▶ EXERCISE DESCRIPTION: The lines you return must be all those in the data that hold the string "Maus".

[Items from a data source]
= = = = =

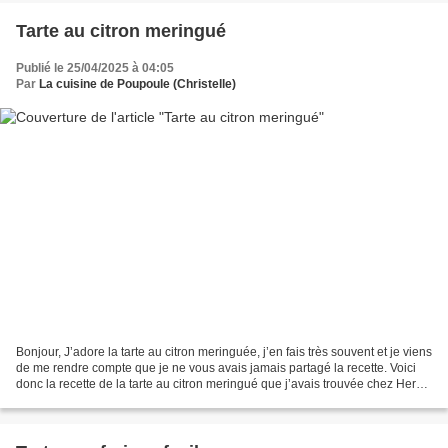
Tarte au citron meringué
Publié le 25/04/2025 à 04:05
Par
La cuisine de Poupoule (Christelle)
Bonjour, J’adore la tarte au citron meringuée, j’en fais très souvent et je viens
de me rendre compte que je ne vous avais jamais partagé la recette. Voici
donc la recette de la tarte au citron meringué que j’avais trouvée chez Hervé
cuisine. Elle a toujours...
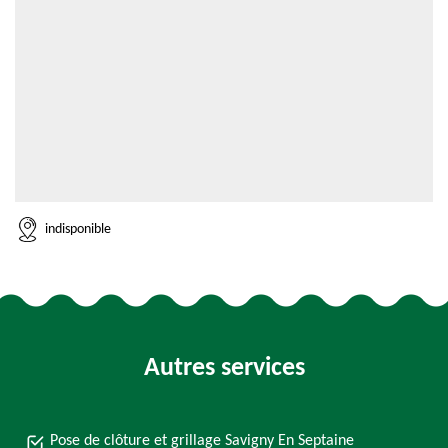
indisponible
Autres services
Pose de clôture et grillage Savigny En Septaine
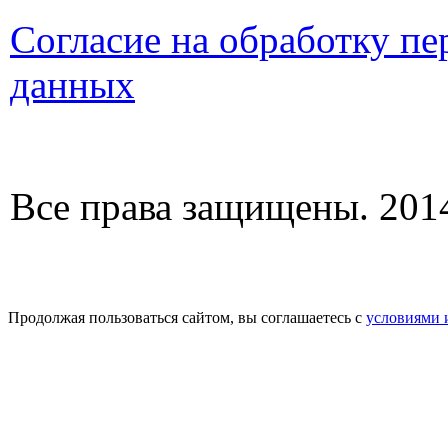
Согласие на обработку п
данных
Все права защищены. 2014
Продолжая пользоваться сайтом, вы соглашаетесь с
условиями 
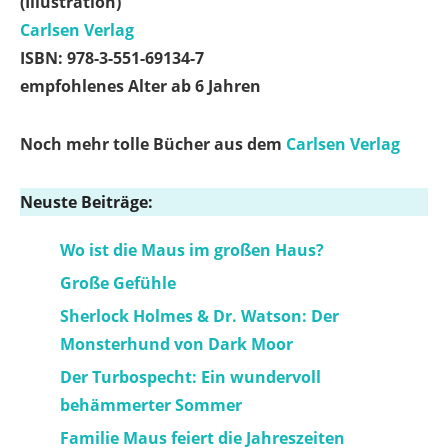
(Illustration)
Carlsen Verlag
ISBN: 978-3-551-69134-7
empfohlenes Alter ab 6 Jahren
Noch mehr tolle Bücher aus dem
Carlsen Verlag
Neuste Beiträge
:
Wo ist die Maus im großen Haus?
Große Gefühle
Sherlock Holmes & Dr. Watson: Der
Monsterhund von Dark Moor
Der Turbospecht: Ein wundervoll
behämmerter Sommer
Familie Maus feiert die Jahreszeiten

= = = = =

▶ THE ANSWER:
Wo ist die Maus im großen Haus?
Familie Maus feiert die Jahreszeiten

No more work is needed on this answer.